I do not talk of spending a year preparing to die,

I do not philosophize the need to live each day as a gift,


like others, I have no right to feel confident,

no privilege to the Book of Life and what it contains.

She hangs up uncomforted because

mine is a success story, one among many.


I leave the window of hope open

she leaves her fears on my shoulders.


Paula Camacho


For Dennis Kim


You do not have to explain why

you emptied your pockets, ripped off

your shoes, dived into seventy-five

feet of water.  Why a sense of panic

preceded your plunge into the wet hands

of the Hudson River, hands that did not want

to let you go.  We have felt the panic,

the misplacement of a poem, a manuscript

somewhere near but lost, the rummaging

and rustling of papers hours into days,

one piece of paper, the accumulation

of minutes and seconds, the words

we have been searching for, the words that fall

majestically on a blank page like rain on

dry earth until the paper fills with

the river of our lives, our emotions, our souls


You do not have to explain your loss

to fellow poets who mourn you for jumping

in the waters at St.
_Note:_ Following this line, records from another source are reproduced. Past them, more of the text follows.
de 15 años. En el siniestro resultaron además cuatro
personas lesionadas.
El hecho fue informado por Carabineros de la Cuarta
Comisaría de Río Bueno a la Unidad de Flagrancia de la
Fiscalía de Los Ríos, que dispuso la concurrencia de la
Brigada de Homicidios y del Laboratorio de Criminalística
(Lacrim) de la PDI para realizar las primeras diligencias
Christopher’s pier for the bag

that held all your writings, your poems,

for screaming before the leap “I can’t let this stuff go.”

We wish it had been otherwise, we wish that

the confidence you had in retrieving the treasure

would have carried you beyond the pull

of the river’s grasping hands and into the career you so desired.  We wish your writing life

would have started at twenty-two instead of ended.

We wish this poem need not be written.  We wish we

could tell you that there would be more years of writing

to let the river take your words.  We wish our wishes

were answered prayers.


Paula Camacho

Poetry workshop leader, many awards won,

many publishing credits, one book published



Did you ever have the taffy they sell

along the shores where seagulls swoop at bits


of crumbs fallen from food like water drops

off the sides of rocks; the taffy that is


pulled and stretched in shades of colored flavors,

each sticky rope drawn towards infinity,


its sugar crystals like stars in the swirl

of an universe ever expanding


the big bang stretched and pulled inside your mouth,

until taffy goo implodes into sweetness?